===== DATA TO USE

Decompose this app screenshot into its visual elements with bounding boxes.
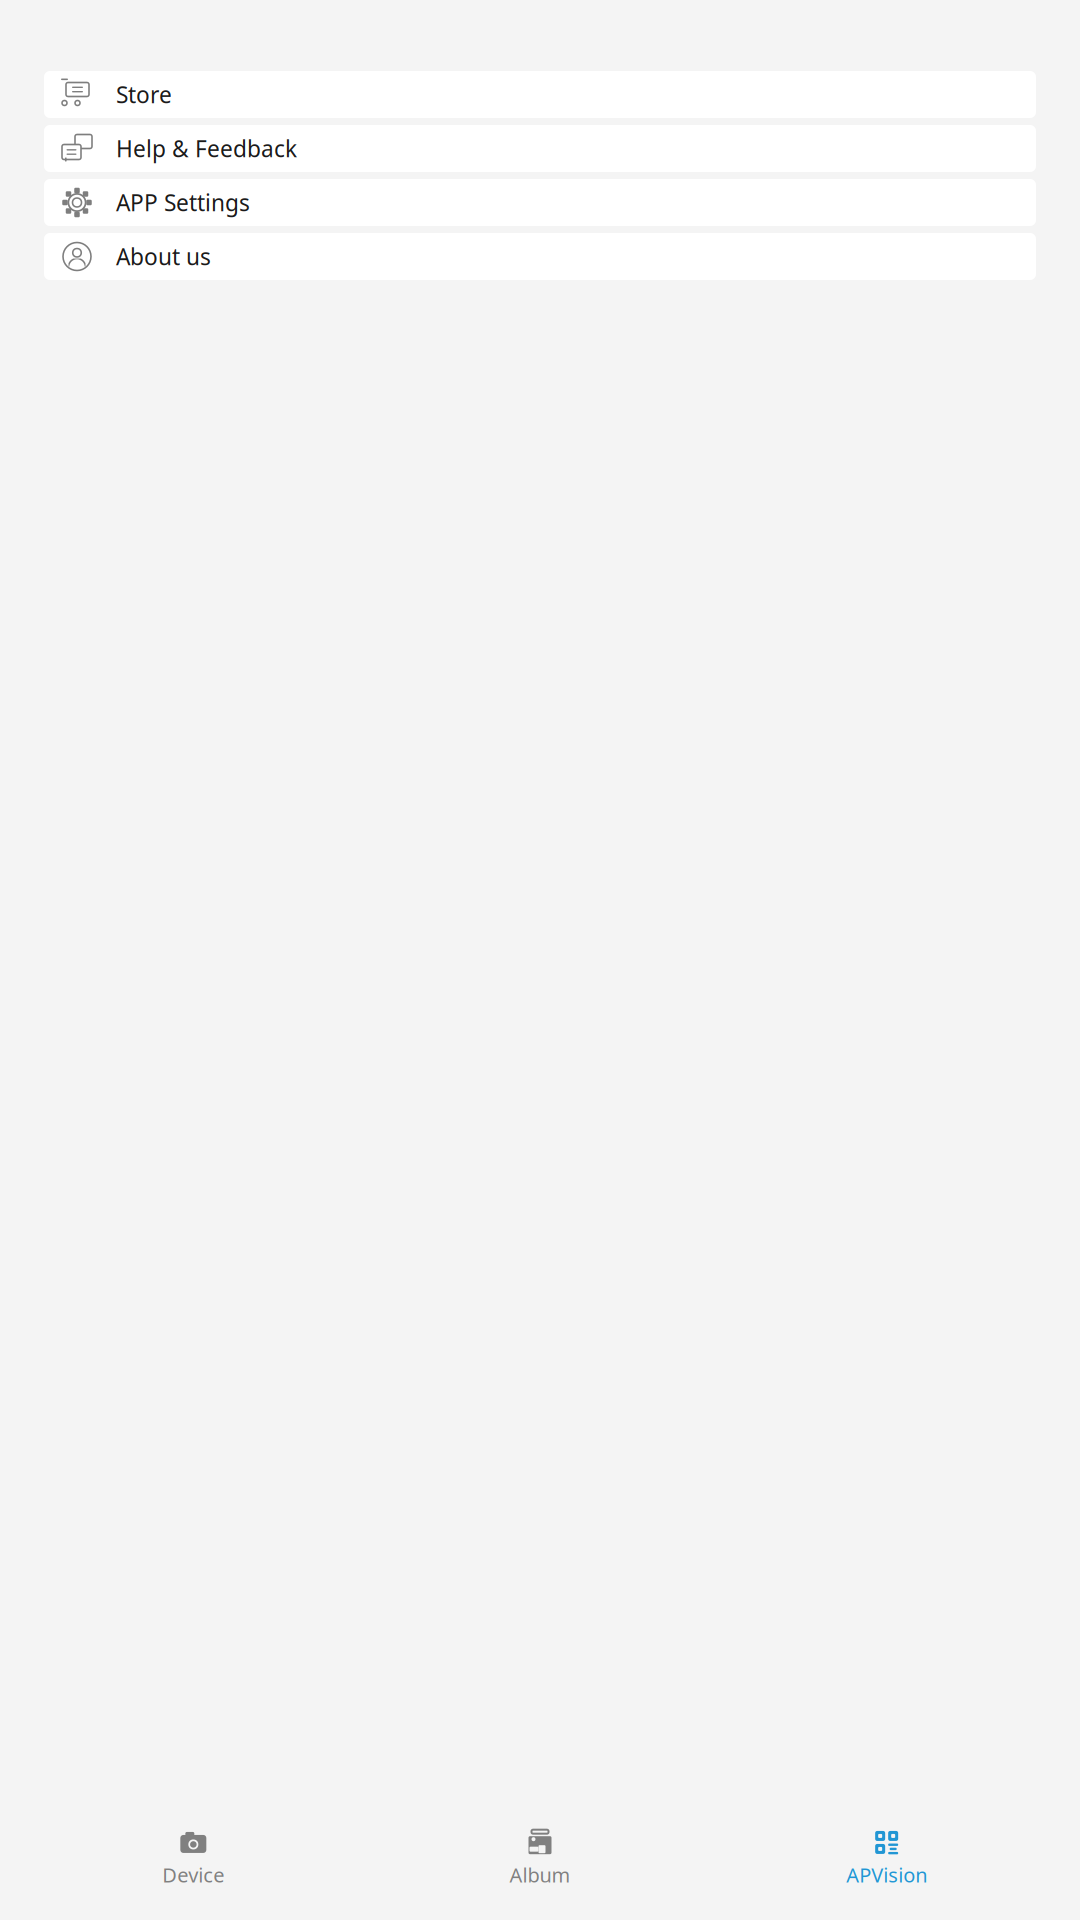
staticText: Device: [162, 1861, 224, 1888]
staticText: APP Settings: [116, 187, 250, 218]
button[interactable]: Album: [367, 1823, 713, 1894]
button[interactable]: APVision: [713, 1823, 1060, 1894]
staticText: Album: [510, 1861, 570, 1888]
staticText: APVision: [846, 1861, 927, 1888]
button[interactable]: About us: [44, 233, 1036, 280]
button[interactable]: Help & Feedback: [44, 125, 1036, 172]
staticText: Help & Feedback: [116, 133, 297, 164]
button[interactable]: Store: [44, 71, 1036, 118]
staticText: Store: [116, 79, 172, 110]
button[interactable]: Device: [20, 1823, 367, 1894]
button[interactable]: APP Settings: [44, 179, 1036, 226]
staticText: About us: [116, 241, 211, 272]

==========
===== DATA TO USE

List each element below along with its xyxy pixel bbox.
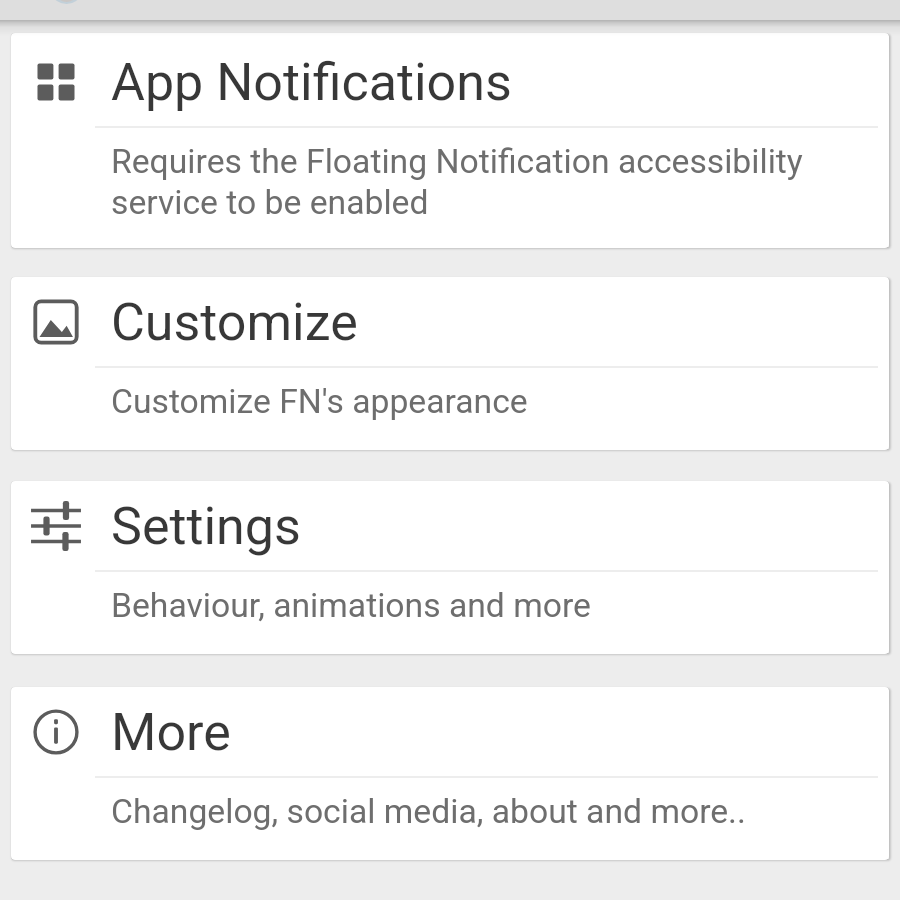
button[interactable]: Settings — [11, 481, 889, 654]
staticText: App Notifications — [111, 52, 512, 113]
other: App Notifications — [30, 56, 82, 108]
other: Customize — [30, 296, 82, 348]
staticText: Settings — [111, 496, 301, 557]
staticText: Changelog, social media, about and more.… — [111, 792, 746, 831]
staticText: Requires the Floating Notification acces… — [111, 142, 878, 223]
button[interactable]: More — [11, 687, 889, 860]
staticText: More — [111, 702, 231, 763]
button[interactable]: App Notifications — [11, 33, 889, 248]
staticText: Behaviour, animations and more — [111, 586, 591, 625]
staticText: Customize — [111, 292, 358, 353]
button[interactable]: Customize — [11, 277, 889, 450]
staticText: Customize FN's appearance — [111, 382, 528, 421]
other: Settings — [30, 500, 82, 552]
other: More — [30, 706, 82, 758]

==========
===== DATA TO USE

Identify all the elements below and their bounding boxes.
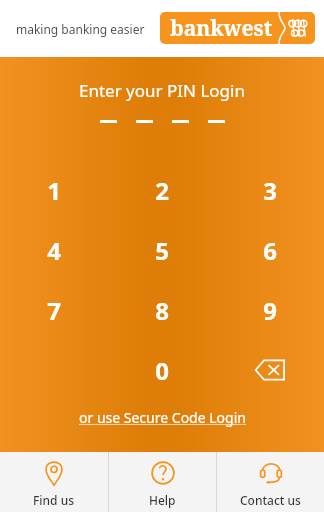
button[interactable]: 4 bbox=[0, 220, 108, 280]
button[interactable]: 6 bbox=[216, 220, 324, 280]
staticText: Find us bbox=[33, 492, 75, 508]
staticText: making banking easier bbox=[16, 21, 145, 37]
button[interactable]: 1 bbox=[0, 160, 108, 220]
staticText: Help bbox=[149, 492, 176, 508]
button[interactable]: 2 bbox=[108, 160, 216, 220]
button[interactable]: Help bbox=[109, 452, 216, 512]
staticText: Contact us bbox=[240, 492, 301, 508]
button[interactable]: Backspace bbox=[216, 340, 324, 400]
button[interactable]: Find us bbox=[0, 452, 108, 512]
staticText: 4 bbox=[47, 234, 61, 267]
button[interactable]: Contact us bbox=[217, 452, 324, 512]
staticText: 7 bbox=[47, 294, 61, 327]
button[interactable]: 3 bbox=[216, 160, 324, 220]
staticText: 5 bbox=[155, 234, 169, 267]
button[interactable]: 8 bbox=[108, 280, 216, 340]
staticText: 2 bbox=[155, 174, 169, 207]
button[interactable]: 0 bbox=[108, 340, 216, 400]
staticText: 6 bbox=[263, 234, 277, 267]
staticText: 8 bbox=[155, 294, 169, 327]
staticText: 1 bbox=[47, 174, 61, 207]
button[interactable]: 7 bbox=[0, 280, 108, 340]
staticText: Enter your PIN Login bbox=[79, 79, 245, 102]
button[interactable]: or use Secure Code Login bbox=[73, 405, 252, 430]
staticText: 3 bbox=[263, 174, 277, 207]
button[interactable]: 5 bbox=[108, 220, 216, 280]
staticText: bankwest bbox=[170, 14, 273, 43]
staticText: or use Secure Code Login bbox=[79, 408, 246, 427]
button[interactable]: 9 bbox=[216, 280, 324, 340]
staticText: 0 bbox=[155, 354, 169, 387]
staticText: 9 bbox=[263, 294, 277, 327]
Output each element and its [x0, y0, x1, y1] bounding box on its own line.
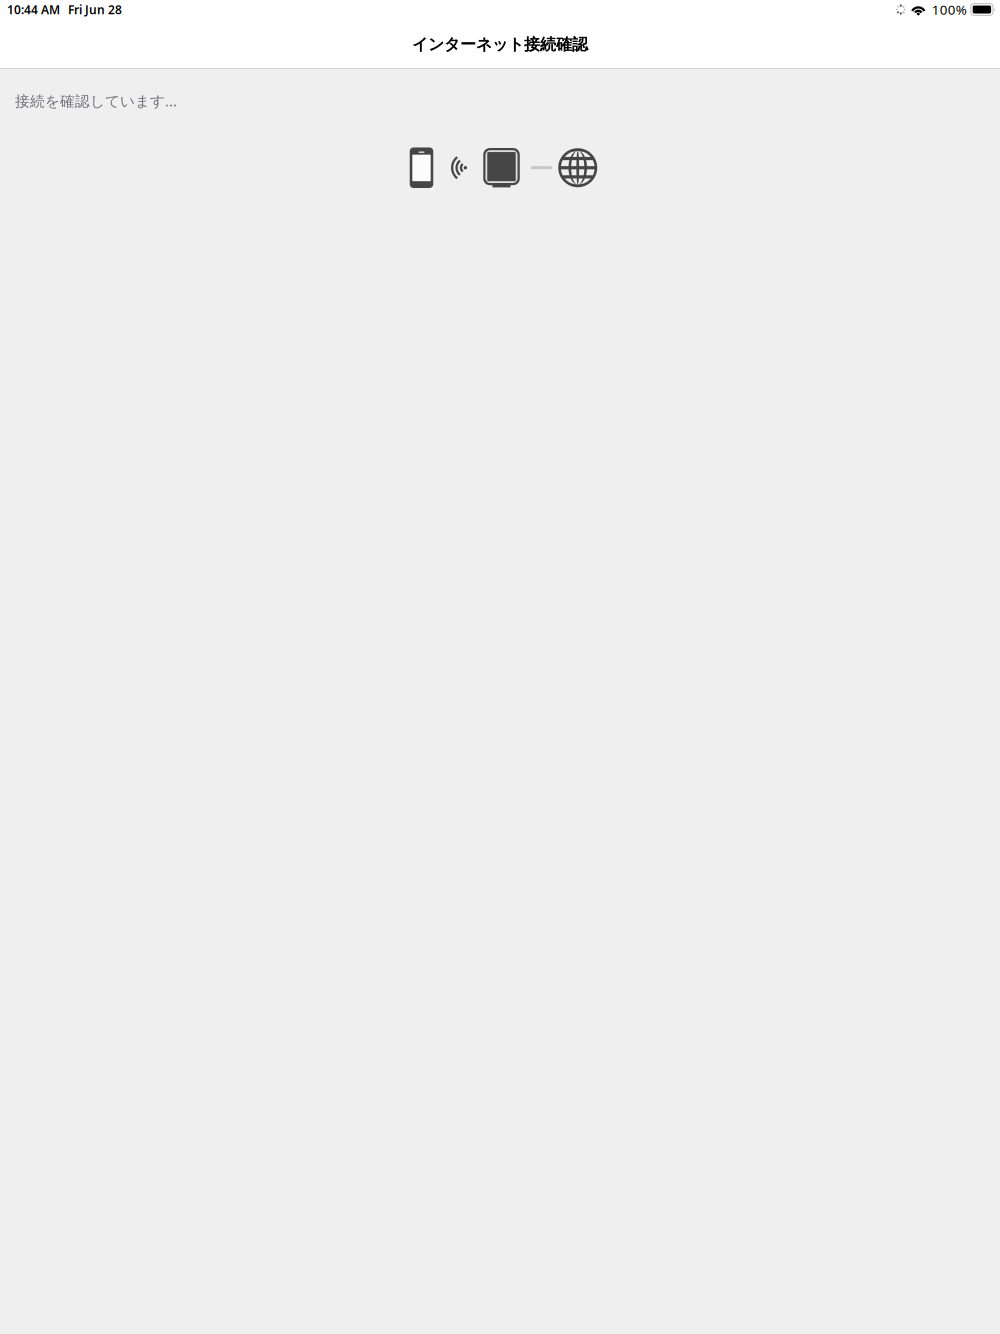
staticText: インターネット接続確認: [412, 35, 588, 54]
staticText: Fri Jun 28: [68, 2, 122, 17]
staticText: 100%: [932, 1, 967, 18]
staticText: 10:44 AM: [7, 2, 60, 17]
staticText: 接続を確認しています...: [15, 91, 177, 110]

==========

▶ _EXERCISE OBJECTIVE_:
Lines containing the word "boxes" are to be counted in the listing; state their number alone.

▶ _RESULT OF THIS EXERCISE_:
2